If you want to see the truth, take the red pill

Sep 22, 2014 06:40 GMT  ·  By

The whole deal with the red and blue pills from Matrix has been done to death, but that isn't stopping Advanced Micro Devices from using the same figurative device once again. Indeed, the company seems to relish in it, although, granted, it is going with the “no pills required” stance this time, instead of prescribing them.

Obviously, it has to do with the fact that Advanced Micro Devices' logos for graphics products have always been red. A legacy of ATI, the company that AMD assimilated years ago and the one that originally possessed all the IP and brands.

It was an interesting process to see the rivalry between NVIDIA and ATI become a rivalry between NVIDIA and AMD.

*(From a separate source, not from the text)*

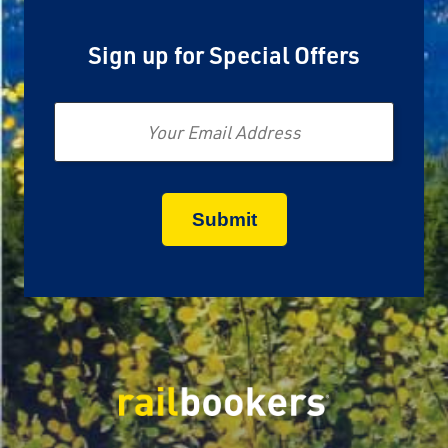
Sign up for Special Offers
Email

That rivalry has come to something of a head now that NVIDIA has formally launched the GeForce GTX 980 and GTX 970 graphics cards.

AMD's response to Maxwell

So far, there hasn't been much of one. While NVIDIA has finally released high-end video cards powered by the Maxwell graphics processing unit architecture, AMD hasn't really responded with a launch of its own.

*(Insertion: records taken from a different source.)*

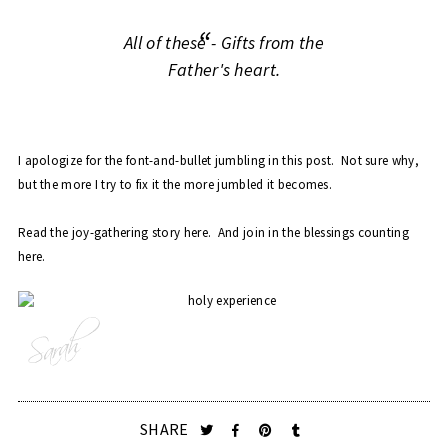
All of these - Gifts from the
Father's heart.
I apologize for the font-and-bullet jumbling in this post. Not sure why,
but the more I try to fix it the more jumbled it becomes.
Read the joy-gathering story
here
. And join in the blessings counting
here
.
SHARE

The only video board it released recently, the Radeon R9 285, won't be followed by any stronger Tonga-based cards like R9 285X. At least that's what all the latest reports have said.

Now, though, we may risk a hope that the Sunnyvale, California-based company will finally unveil some new video board of its own.

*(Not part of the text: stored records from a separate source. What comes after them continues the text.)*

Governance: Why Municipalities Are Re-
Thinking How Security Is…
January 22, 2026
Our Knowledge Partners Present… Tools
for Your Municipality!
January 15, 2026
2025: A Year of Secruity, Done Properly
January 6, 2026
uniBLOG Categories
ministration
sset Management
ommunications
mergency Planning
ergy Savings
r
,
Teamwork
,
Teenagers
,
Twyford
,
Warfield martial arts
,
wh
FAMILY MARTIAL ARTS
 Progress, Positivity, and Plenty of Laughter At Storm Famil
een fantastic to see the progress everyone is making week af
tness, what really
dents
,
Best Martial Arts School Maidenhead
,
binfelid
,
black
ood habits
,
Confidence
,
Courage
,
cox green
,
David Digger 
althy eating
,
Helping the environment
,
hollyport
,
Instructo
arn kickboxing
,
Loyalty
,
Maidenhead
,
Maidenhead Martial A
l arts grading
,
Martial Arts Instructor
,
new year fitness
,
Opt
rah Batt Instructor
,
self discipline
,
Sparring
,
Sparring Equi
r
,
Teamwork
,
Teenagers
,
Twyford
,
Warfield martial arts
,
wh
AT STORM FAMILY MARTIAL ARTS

Granted, nothing actually says that AMD's product launch will be a GPU, since AMD's teaser makes it a point of keeping things vague.

Still, red is the color of GPUs, while green is that of CPUs. True, APUs have red logos as well (with black), but we're still banking on a graphics card.

Alas, that still leaves the mystery of whether or not the board is a Radeon-branded adapter (and, thus, a consumer graphics card) or if it is a Quadro FirePro (professional adapter).

The time of revelations

According to AMD, its big announcement will come in three days, on September 25, 2014. The presumed graphics card may or may not have a hybrid cooler, which would imply it is a stronger board than normal. Thus, odds are that we're going to be seeing that Radeon R9 390X after all.

It would explain why the GPU, CPU, and APU maker would so casually claim that the Future Is AMD and not be at all intimidated by how often similar statements are made by others on the technology market. I guess you'd all better hold onto your hats.